Bond Interest Question

[Amtrak]

Hey Everyone,

I'm using Stalla and am reading over the FI section and came across something, probably simple, but just a little confused.

If an issuer sells $1,000,000 par value of 5-year, 8% accrual bond at a price of 100-3/4 the value at issuance = 100.75/100 * $1,000,000 = $1,007,500 and the value at maturity = ($1,000,000)(1+.08/2)^10 = $1,480,244...now here's my question:
I know a million of that value at maturity is the principal being paid back and $400,000 is the scheduled coupon payments ($1,000,000*.04*10) so that leave's the interest earned on the deferred coupon payments to be $80,244. Is there a way to calc the $80,244 or is the only way to back into it by subtracting the principal and coupon payments from the value at maturity? Again, i'm sure its probably something easy i'm missing but I'd appreciate any help! Thanks in advance.

 

[FourCastles]

Reading your post, the value at maturity is just the future value of 1 million given the 8% annual discount rate, compounded semiannually. The value of the coupon payments is not included.

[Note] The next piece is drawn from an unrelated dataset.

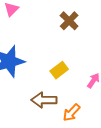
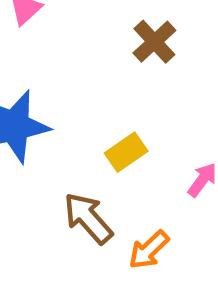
brown arrow: (44, 100) -> (88, 218), turned 45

Edited 1 time(s). Last edit at Thursday, August 2, 2007 at 12:00AM by FourCastles.

 

[annasmom]

Amtrak, I believe that the figure of $1,480,244 that you calculated is not the value at of the bond at maturity, but is the total dollar amount you would have at maturity for a bond purchased at par, assuming you could reinvest all coupon interest at the same 8% interest rate.

 

[marhami]

I was confused by this Stalla question as well. The text states that the $1,480,244
represents:

$1,000,000 of principal repayment, $400,000 of scheduled coupon payments, and $80,244 of interest earned on the deferred coupon payments

FourCastles and annasmom, if this figure does not include deferred interest on the coupon payments, how would you calculate it?

 

[alphabound]

I agree with annasmom and FourCastles about your calculation. Accrual bonds do not have scheduled coupon payments, though, so I'm a little confused by this question.

Edit: The $40,000 semi-annual payments that are deferred grow at a rate of .08/2. This is how you get the $480,244. Why do you need to strip out the $80,244? Regardless, you should be able to do it intuitively by calulating the FV of the deferred coupon payments, and subtracting out what you know to be the payments.

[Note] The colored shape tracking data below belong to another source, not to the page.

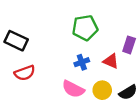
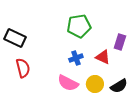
red semicircle: (25, 73) -> (23, 68), turned -84

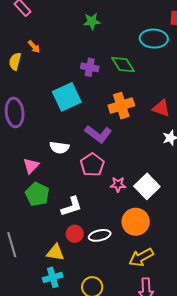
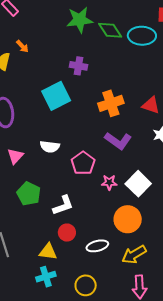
green star: (92, 21) -> (80, 20), size x1.5
green diamond: (123, 65) -> (110, 30), moved
purple L-shape: (98, 134) -> (118, 141), moved
pink triangle: (31, 166) -> (15, 156), moved
white ellipse: (100, 235) -> (97, 246), moved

Edited 1 time(s). Last edit at Thursday, August 2, 2007 at 01:36PM by alphabound.

 

[Char-Lee]

The key idea here is that accrual bonds do capture the reinvested rate that coupon bonds are at risk of missing (due to changes in interest rates while the bonds are outstanding)... I believe Amtrak's question is simply answered as the
Income earned from "deferred interest" is
n=10
i=4
PMT=40,000
FV=480,244

"Coupon payments" received = 400,000 (i.e. 40,000 x 10 pmts)

Therefore the compounded interest on the coupons reinvested at the coupon rate is the difference i.e. 80,244... this is the differentiator between accrual bonds and coupon bonds as it is guaranteed income for accrual bonds and subject to rate changes for coupon bonds.

The above steps are really the only what to calculated the interest earned on reinvestments.

 

[alphabound]

I agree. Finding the FV of the deferred payments and subtracting out the original payment amounts is the easiest. Out of curiosity I worked it out on a spreadsheet and came up with a formula that will calculate the 80,244, but it would be insane to try and use it for anything like this problem.

 

[disptra]

Zero coupou bond are pretty straightforward with no reinvestment risk. It needs to be sold at large discount.
I do not know why we need to understand it like this and make life harder.

 

[Amtrak]

Thanks everyone for your posts! I do understand that finding the FV and subtracting out the original payment amounts would be the easiest, just wondering if there would be another way to arrive at the 80,244...but I see that would most likely be more complicated and not relevant for the exam. Thanks again!